The health check can be integrated into a monitoring system in order to monitor the status of the opsi server.

Health check

The opsiconfd provides a health check that can check various settings and versions of opsi components and thus provide information on possible problems. The health check can be started in different ways. All variants obtain their data from the API call service_healthCheck. The opsi API returns the data in JSON format. Such a JSON file is particularly useful for support requests.

One way to start a health check is via the admin page, RPC interface tab (see section RPC Interface). The WebGUI also provides quick access to the Health-Check. On the command line, the call is made via the command opsiconfd health-check. The parameter --help is used to display a help text; opsiconfd health-check --documentation displays a description of all checks. Without further options, the check runs once and writes its results to stdout.

opsiconfd health-check --list outputs all available checks with name and ID. A specific check can be executed with opsiconfd health-check --checks <ID>. Checks that are not to be executed can be skipped with --skip-checks <ID>. The checks and skip-checks can also be configured in /etc/opsi/opsiconfd.conf or via environment variables (OPSICONFD_CHECKS or OPSICONFD_SKIP_CHECKS).

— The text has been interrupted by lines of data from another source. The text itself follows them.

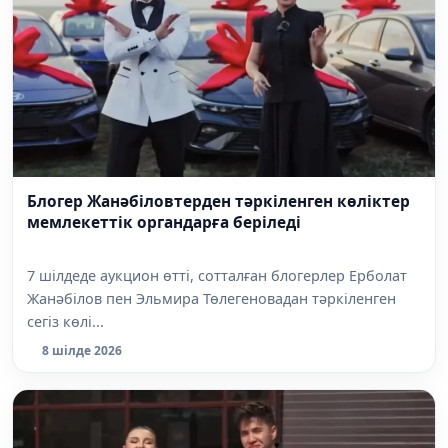
Блогер Жанәбіловтерден тәркіленген көліктер
мемлекеттік органдарға беріледі
7 шілдеде аукцион өтті, сотталған блогерлер Ерболат
Жанәбілов пен Эльмира Төлегеновадан тәркіленген
сегіз көлі...
8 шілде 2026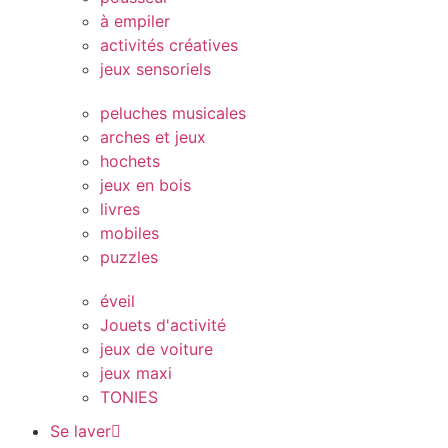
à empiler
activités créatives
jeux sensoriels
peluches musicales
arches et jeux
hochets
jeux en bois
livres
mobiles
puzzles
éveil
Jouets d'activité
jeux de voiture
jeux maxi
TONIES
Se laver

You can start the health check in the terminal. image::server:opsi-health-check.png[“You can start the health check in the terminal.”, width=800, pdfwidth=80%]

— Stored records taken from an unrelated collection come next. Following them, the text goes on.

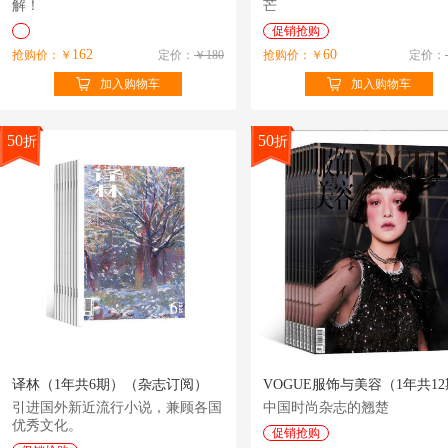
解！
芒
促销抢购
162
60
抢购价：￥
定价：
￥180
抢购价：￥
定价：
加入购物车
加入购物车
50
50
折
折
译林（1年共6期）（杂志订阅）
引进国外新近流行小说，兼顾各国
中国时尚杂志的翘楚
优秀文化。
促销抢购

The health check can also be started with the command line tool opsi-cli (see section opsi-cli support). Quick access to a terminal on the opsi server is provided by the admin page via the Terminal tab (see section Opsiconfd Terminal).

Output formats

The health check can produce the following outputs:

  • cli (default) Output customized for the command line.

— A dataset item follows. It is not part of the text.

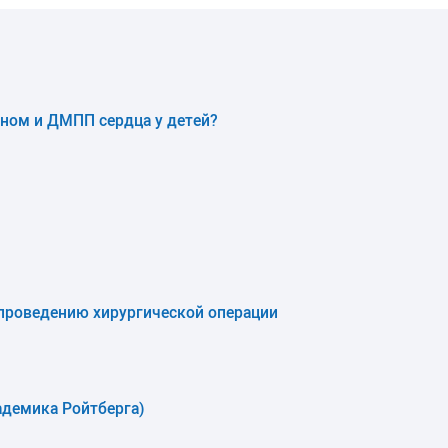
ном и ДМПП сердца у детей?
проведению хирургической операции
адемика Ройтберга)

  • json: Output in JSON format.

  • checkmk: Output so that it can be processed by Check_MK.

The output formats can be controlled via the --format parameter.

opsiconfd health-check --format json

Caching

The results of the individual checks are saved in Redis and remain valid for 24 hours. Various functions, such as creating a backup, ensure that the cache for the backup check is cleared.

If the health check is called with the --clear-cache parameter, the cache is emptied and all checks are executed again. The parameter clear_cache can also be passed to the API method service_healthCheck to clear the cache.

{
  "method": "service_healthCheck",
  "params": {
	"clear_cache": true
  }
}

Monitoring

The health check can be integrated into a monitoring system. To do this, the health check can be called up via the monitoring system and the results can be evaluated.

CheckMK

In order to use the results of the health check in CheckMK, one or more 'local checks' are set up. For this purpose, the opsiconfd provides a template shell script which converts the output of the health check into the CheckMK format. The file opsi_checkmk is located under /usr/lib/opsiconfd. This file can be integrated into CheckMK as a 'local check'. The template is copied to /usr/lib/check_mk_agent/local/<cache-time> and made executable.

Here is an example:

cp /usr/lib/opsiconfd/opsi_checkmk /usr/lib/check_mk_agent/local/7200/opsi_check
chmod +x /usr/lib/check_mk_agent/local/7200/opsi_check

In this case, the check results are updated every 7200 seconds (2 hours). The documentation for the CheckMK local checks can be found here: https://docs.checkmk.com/latest/de/localchecks.html

With the parameters --checks or --skip-checks the checks can be customized in the opsi-check script (see section Health-Check).